Warning: Removed 1 row containing missing values or values outside the scale range
(`geom_text()`).
Learning Objectives
Construct and fit a multiple logistic regression model
Test for significance of individual coefficients or sets of coefficients in multiple logistic regression
Estimate the predicted probability of our outcome using multiple logistic regression
Present the odds ratios for multiple variables at once
- Interpret odds ratios for coefficients while adjusting for other variables
Multivariable Logistic Regression Model
- The multivariable model of logistic regression (called multiple logistic regression) is useful in that it statistically adjusts the estimated effect of each variable in the model
Each estimated coefficient provides an estimate of the log odds adjusting for all other variables included in the model
- The adjusted odds ratio can be different from or similar to the unadjusted odds ratio
- Comparing adjusted vs. unadjusted odds ratios can be a useful activity
Interpretation of Coefficients in MLR
- The interpretation of coefficients in multiple logistic regression is essentially the same as the interpretation of coefficients in simple logistic regression
For interpretation, we need to
- point out that these are adjusted estimates
- provide a list of other variables in the model
Example: Race and Ethnicity and Age model fit (FIXED)

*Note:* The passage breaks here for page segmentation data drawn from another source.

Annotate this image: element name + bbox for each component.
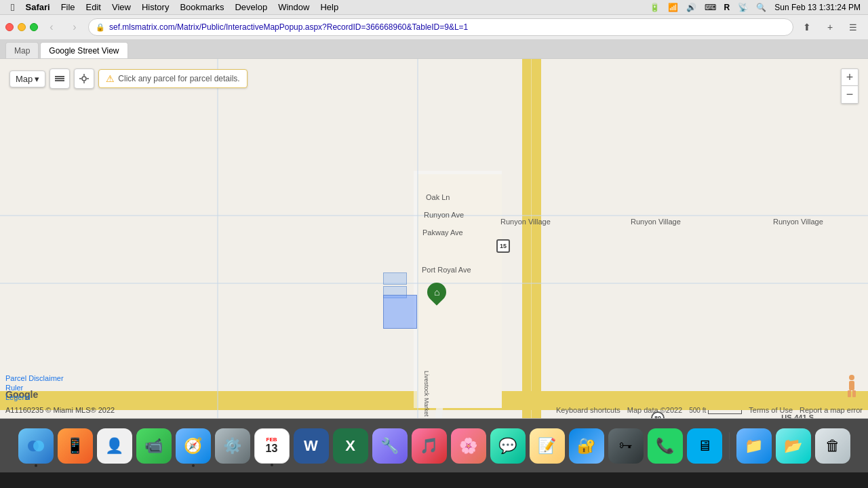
dock-divider: [729, 432, 730, 460]
traffic-lights: [5, 23, 38, 31]
highway-15-shield: 15: [496, 239, 510, 253]
parcel-3-highlighted[interactable]: [383, 295, 417, 329]
home-icon: ⌂: [434, 287, 439, 298]
tab-street-view[interactable]: Google Street View: [40, 42, 127, 58]
map-type-chevron: ▾: [35, 74, 39, 84]
svg-rect-1: [55, 78, 64, 79]
road-center-line: [531, 59, 532, 418]
dock-excel[interactable]: X: [333, 428, 368, 464]
develop-menu[interactable]: Develop: [229, 0, 273, 15]
tabs-bar: Map Google Street View: [0, 39, 868, 58]
legend-link[interactable]: Legend: [5, 393, 64, 401]
dock-whatsapp[interactable]: 📞: [648, 428, 683, 464]
scale-line: [708, 410, 742, 414]
lock-icon: 🔒: [96, 23, 105, 32]
dock-folder[interactable]: 📂: [776, 428, 811, 464]
dock-facetime[interactable]: 📹: [136, 428, 172, 464]
home-marker[interactable]: ⌂: [427, 283, 448, 303]
dock-finder[interactable]: [18, 428, 54, 464]
pegman-icon: [845, 374, 859, 398]
pegman[interactable]: [845, 374, 859, 398]
browser-chrome: ‹ › 🔒 sef.mlsmatrix.com/Matrix/Public/In…: [0, 15, 868, 59]
safari-dot: [192, 464, 195, 467]
map-type-button[interactable]: Map ▾: [9, 70, 45, 87]
finder-icon: [24, 434, 48, 458]
grid-v1: [217, 59, 218, 418]
menu-wifi2-icon: 📡: [736, 3, 750, 12]
layers-icon: [54, 73, 66, 85]
dock-windows[interactable]: 🖥: [687, 428, 722, 464]
window-menu[interactable]: Window: [273, 0, 315, 15]
menu-datetime: Sun Feb 13 1:31:24 PM: [772, 3, 863, 12]
home-marker-inner: ⌂: [423, 279, 450, 306]
new-tab-button[interactable]: +: [821, 18, 840, 37]
minimize-button[interactable]: [18, 23, 26, 31]
svg-point-14: [33, 441, 44, 451]
zoom-out-button[interactable]: −: [841, 86, 859, 104]
menu-bluetooth-icon: ⌨: [703, 3, 718, 12]
share-button[interactable]: ⬆: [797, 18, 816, 37]
finder-dot: [35, 464, 37, 467]
dock-trash[interactable]: 🗑: [815, 428, 850, 464]
dock-safari[interactable]: 🧭: [176, 428, 211, 464]
menu-volume-icon: 🔊: [684, 3, 698, 12]
dock-files[interactable]: 📁: [736, 428, 772, 464]
sidebar-button[interactable]: ☰: [844, 18, 863, 37]
dock-keychain[interactable]: 🗝: [608, 428, 644, 464]
highway-road-vertical: [522, 59, 541, 418]
dock-photos[interactable]: 🌸: [451, 428, 486, 464]
dock-contacts[interactable]: 👤: [97, 428, 132, 464]
map-type-label: Map: [16, 74, 33, 84]
report-link[interactable]: Report a map error: [800, 406, 863, 414]
grid-h1: [0, 215, 868, 216]
dock-calendar[interactable]: FEB 13: [254, 428, 290, 464]
scale-bar: 500 ft: [689, 407, 742, 414]
location-button[interactable]: [74, 68, 94, 89]
history-menu[interactable]: History: [136, 0, 174, 15]
dock-word[interactable]: W: [294, 428, 329, 464]
dock-preferences[interactable]: ⚙️: [215, 428, 250, 464]
map-container[interactable]: Oak Ln Runyon Ave Pakway Ave Port Royal …: [0, 59, 868, 418]
svg-rect-0: [55, 76, 64, 77]
browser-toolbar: ‹ › 🔒 sef.mlsmatrix.com/Matrix/Public/In…: [0, 15, 868, 39]
zoom-in-button[interactable]: +: [841, 68, 859, 86]
app-name-menu[interactable]: Safari: [20, 0, 55, 15]
dock-messages[interactable]: 💬: [490, 428, 526, 464]
calendar-month: FEB: [267, 436, 277, 443]
svg-rect-10: [848, 390, 851, 397]
parcel-disclaimer-link[interactable]: Parcel Disclaimer: [5, 374, 64, 382]
bookmarks-menu[interactable]: Bookmarks: [174, 0, 229, 15]
notice-text: Click any parcel for parcel details.: [118, 74, 239, 83]
url-text: sef.mlsmatrix.com/Matrix/Public/Interact…: [109, 22, 786, 32]
tab-map[interactable]: Map: [5, 42, 39, 58]
dock-pipe[interactable]: 🔧: [372, 428, 408, 464]
map-copyright: A11160235 © Miami MLS® 2022: [5, 406, 115, 414]
forward-button[interactable]: ›: [65, 18, 84, 37]
dock-notes[interactable]: 📝: [530, 428, 565, 464]
close-button[interactable]: [5, 23, 14, 31]
dock-misc1[interactable]: 🔐: [569, 428, 604, 464]
address-bar[interactable]: 🔒 sef.mlsmatrix.com/Matrix/Public/Intera…: [88, 18, 793, 36]
file-menu[interactable]: File: [56, 0, 81, 15]
keyboard-shortcuts-link[interactable]: Keyboard shortcuts: [556, 406, 620, 414]
menu-search-icon[interactable]: 🔍: [754, 3, 768, 12]
terms-link[interactable]: Terms of Use: [749, 406, 793, 414]
mac-menu-bar:  Safari File Edit View History Bookmark…: [0, 0, 868, 15]
ruler-link[interactable]: Ruler: [5, 384, 64, 392]
location-icon: [78, 73, 90, 85]
dock-music[interactable]: 🎵: [412, 428, 447, 464]
tab-street-view-label: Google Street View: [49, 46, 119, 56]
calendar-dot: [271, 464, 273, 466]
view-menu[interactable]: View: [106, 0, 136, 15]
map-footer-right: Keyboard shortcuts Map data ©2022 500 ft…: [556, 406, 863, 414]
copyright-text: A11160235 © Miami MLS® 2022: [5, 406, 115, 414]
edit-menu[interactable]: Edit: [81, 0, 106, 15]
dock-simulator[interactable]: 📱: [58, 428, 93, 464]
layers-button[interactable]: [50, 68, 70, 89]
svg-point-3: [82, 77, 86, 81]
apple-menu[interactable]: : [5, 0, 20, 15]
maximize-button[interactable]: [30, 23, 38, 31]
parcel-1[interactable]: [383, 272, 407, 285]
help-menu[interactable]: Help: [315, 0, 344, 15]
back-button[interactable]: ‹: [42, 18, 61, 37]
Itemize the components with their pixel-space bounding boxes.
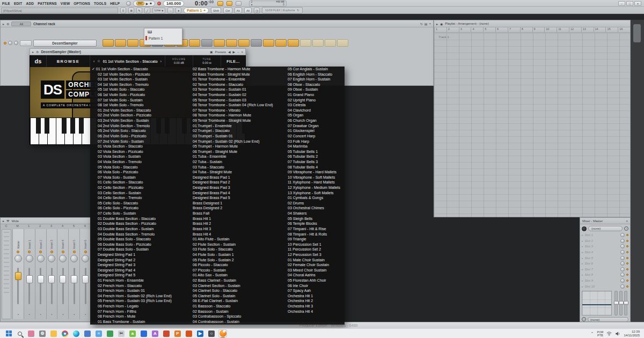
preset-menu-item[interactable]: 03 Double Bass Section - Sustain: [90, 226, 185, 232]
preset-menu-item[interactable]: 06 English Horn - Staccato: [280, 72, 345, 77]
preset-menu-item[interactable]: Designed String Pad 3: [90, 262, 185, 268]
preset-menu-item[interactable]: Designed Brass Pad 5: [185, 195, 280, 201]
mute-led[interactable]: [62, 251, 64, 253]
preset-menu-item[interactable]: 06 Church Organ: [280, 118, 345, 123]
snap-selector[interactable]: Line▾: [152, 8, 165, 13]
taskbar-icon-blue-play-app[interactable]: ▶: [196, 329, 204, 337]
vertical-scrollbar[interactable]: [633, 24, 641, 42]
fx-slot-label[interactable]: Slot 10: [585, 285, 619, 288]
fx-slot-knob[interactable]: [620, 239, 625, 243]
preset-menu-item[interactable]: 09 Tenor Trombone - Straight Mute: [185, 118, 280, 123]
fx-slot-row[interactable]: ▸Slot 10: [580, 283, 630, 289]
preset-menu-item[interactable]: 02 Bassoon - Sustain: [185, 309, 280, 314]
preset-menu-item[interactable]: Brass Designed 2: [185, 205, 280, 211]
fx-slot-row[interactable]: ▸Slot 8: [580, 272, 630, 278]
fx-slot-label[interactable]: Slot 7: [585, 268, 619, 271]
preset-menu-item[interactable]: 06 Double Bass Solo - Pizzicato: [90, 242, 185, 247]
preset-menu-item[interactable]: 01 Alto Flute - Sustain: [185, 237, 280, 242]
pan-knob[interactable]: [82, 255, 89, 262]
volume-fader[interactable]: [48, 275, 55, 283]
preset-menu-item[interactable]: 04 Shakers: [280, 211, 345, 216]
fx-slot-led[interactable]: [626, 251, 628, 253]
fx-slot-row[interactable]: ▸Slot 7: [580, 267, 630, 273]
preset-menu-item[interactable]: 06 Temple Blocks: [280, 221, 345, 226]
preset-menu-item[interactable]: 05 Clarinet Solo - Sustain: [185, 293, 280, 299]
taskbar-icon-orange-p-app[interactable]: P: [173, 329, 182, 337]
preset-menu-item[interactable]: 07 1st Violin Solo - Sustain: [90, 98, 185, 103]
preset-menu-item[interactable]: 07 Timpani - Hit & Rise: [280, 226, 345, 232]
preset-menu-item[interactable]: 06 Viola Solo - Pizzicato: [90, 170, 185, 175]
preset-menu-item[interactable]: 05 Tenor Trombone - Sustain 03: [185, 98, 280, 103]
tune-control[interactable]: TUNE0.00 st: [193, 55, 221, 67]
step-cell[interactable]: [325, 39, 336, 47]
preset-menu-item[interactable]: 07 Double Bass Solo - Sustain: [90, 247, 185, 252]
preset-menu-item[interactable]: 04 1st Violin Section - Tremolo: [90, 82, 185, 87]
playlist-timeline-ruler[interactable]: 12345678910111213141516: [434, 27, 630, 33]
channel-filter-dropdown[interactable]: All: [11, 21, 31, 26]
sidechain-slot-button[interactable]: (none): [588, 317, 628, 322]
preset-menu-item[interactable]: 09 Triangle: [280, 237, 345, 242]
eq-high-fader[interactable]: [624, 291, 627, 315]
preset-menu-item[interactable]: 07 Tubular Bells 3: [280, 159, 345, 165]
detach-icon[interactable]: ▣: [210, 50, 213, 54]
preset-menu-item[interactable]: 01 Glockenspiel: [280, 128, 345, 134]
taskbar-icon-red-app[interactable]: [162, 329, 171, 337]
preset-menu-item[interactable]: 01 Bassoon - Staccato: [185, 304, 280, 309]
playlist-grid[interactable]: [434, 33, 630, 217]
menu-options[interactable]: OPTIONS: [74, 2, 90, 5]
preset-menu-item[interactable]: Designed String Pad 2: [90, 258, 185, 263]
refresh-icon[interactable]: ↻: [297, 9, 299, 12]
fx-slot-label[interactable]: Slot 4: [585, 251, 619, 254]
preset-menu-item[interactable]: 02 Female Choir Sustain: [280, 262, 345, 268]
mute-led[interactable]: [84, 251, 87, 253]
close-button[interactable]: ×: [634, 1, 641, 6]
wait-for-input-toggle[interactable]: [226, 1, 232, 6]
preset-menu-item[interactable]: 04 Contrabassoon - Sustain: [185, 319, 280, 325]
preset-menu-item[interactable]: 02 Bass Trombone - Harmon Mute: [185, 67, 280, 72]
favorite-star-icon[interactable]: ☆: [97, 59, 100, 63]
preset-menu-item[interactable]: Designed Brass Pad 2: [185, 180, 280, 185]
speaker-icon[interactable]: [615, 331, 620, 336]
preset-menu-item[interactable]: 05 Trumpet - Harmon Mute: [185, 144, 280, 149]
collapse-icon[interactable]: ▸: [32, 50, 34, 54]
eq-mid-fader[interactable]: [619, 291, 623, 315]
fx-slot-label[interactable]: Slot 1: [585, 233, 619, 237]
picker-pattern-label[interactable]: Pattern 1: [149, 36, 163, 40]
step-cell[interactable]: [103, 39, 114, 47]
preset-menu-item[interactable]: 04 French Horn - Sustain 02 (Rich Low En…: [90, 293, 185, 299]
preset-menu-item[interactable]: 06 Irie Choir: [280, 283, 345, 289]
preset-menu-item[interactable]: 05 Cello Solo - Staccato: [90, 201, 185, 206]
taskbar-icon-notepad[interactable]: ≡: [94, 329, 103, 337]
preset-menu-item[interactable]: 01 Tenor Trombone - Ensemble: [185, 77, 280, 82]
preset-menu-item[interactable]: 05 Cor Anglais - Sustain: [280, 67, 345, 72]
taskbar-icon-start[interactable]: [4, 329, 13, 337]
minimize-button[interactable]: –: [237, 50, 239, 54]
fx-slot-label[interactable]: Slot 6: [585, 262, 619, 265]
preset-menu-item[interactable]: 05 2nd Violin Solo - Staccato: [90, 128, 185, 134]
preset-menu-item[interactable]: 02 French Horn - Staccato: [90, 283, 185, 289]
slot-arrow-icon[interactable]: ▸: [582, 273, 583, 276]
pattern-mode-toggle[interactable]: PAT: [136, 2, 144, 5]
preset-menu-item[interactable]: 05 1st Violin Solo - Staccato: [90, 87, 185, 92]
preset-menu-item[interactable]: 03 Tuba - Staccato: [185, 165, 280, 170]
ctrl-key-button[interactable]: Ctrl: [223, 8, 232, 13]
preset-menu-item[interactable]: 01 Cello Section - Staccato: [90, 180, 185, 185]
tray-chevron-icon[interactable]: ⌃: [591, 332, 594, 336]
preset-menu-item[interactable]: 03 Flute Solo - Staccato: [185, 247, 280, 252]
preset-menu-item[interactable]: 05 French Horn - Sustain 03 (Rich Low En…: [90, 298, 185, 304]
fx-slot-knob[interactable]: [620, 278, 625, 283]
fx-slot-knob[interactable]: [620, 250, 625, 254]
preset-menu-item[interactable]: 01 Tuba - Ensemble: [185, 154, 280, 159]
preset-menu-item[interactable]: 02 Tenor Trombone - Staccato: [185, 82, 280, 87]
fx-slot-label[interactable]: Slot 8: [585, 273, 619, 276]
preset-menu-item[interactable]: 06 1st Violin Solo - Pizzicato: [90, 92, 185, 98]
preset-menu-item[interactable]: 12 Percussion Set 3: [280, 252, 345, 258]
preset-menu-item[interactable]: 01 Cymbals & Gongs: [280, 195, 345, 201]
record-here-icon[interactable]: ◉: [440, 22, 443, 26]
step-cell[interactable]: [251, 39, 262, 47]
preset-menu-item[interactable]: Designed Brass Pad 3: [185, 185, 280, 190]
preset-menu-item[interactable]: 08 Timpani - Hit & Rolls: [280, 232, 345, 237]
preset-menu-item[interactable]: Brass Designed 1: [185, 201, 280, 206]
collapse-icon[interactable]: ▸: [3, 22, 4, 26]
preset-menu-item[interactable]: 09 Oboe - Sustain: [280, 87, 345, 92]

Characteristic | OR1 | 95% CI1 | p-value |
---|---|---|---|
Race_Ethnicity | |||
NH White | — | — | |
Hispanic-Latino | 0.98 | 0.83, 1.16 | 0.9 |
NH American Indian/Alaskan Native | 0.92 | 0.33, 2.25 | 0.9 |
NH Asian/Pacific Islander | 1.14 | 0.97, 1.35 | 0.11 |
NH Black | 1.43 | 1.24, 1.65 | <0.001 |
Age_c | 1.06 | 1.05, 1.07 | <0.001 |
1 OR = Odds Ratio, CI = Confidence Interval |
The estimated odds of late stage breast cancer diagnosis for Hispanic-Latinx individuals is 0.98 times that of Non-Hispanic White individuals, controlling for age (95% CI: 0.83, 1.16).
The estimated odds of late stage breast cancer diagnosis for Non-Hispanic American Indian/Alaskan Natives is 0.92 times that of Non-Hispanic White individuals, controlling for age (95% CI: 0.33, 2.25).
The estimated odds of late stage breast cancer diagnosis for Non-Hispanic Asian/Pacific Islanders is 1.14 times that of Non-Hispanic White individuals, controlling for age (95% CI: 0.97, 1.35).
The estimated odds of late stage breast cancer diagnosis for Non-Hispanic Black individuals is 1.43 times that of Non-Hispanic White individuals, controlling for age (95% CI: 1.24, 1.65).
For every one year increase in age, there is an 6% increase in the estimated odds of late stage breast cancer diagnosis, adjusting for race and ethnicity (95% CI: 5%, 7%).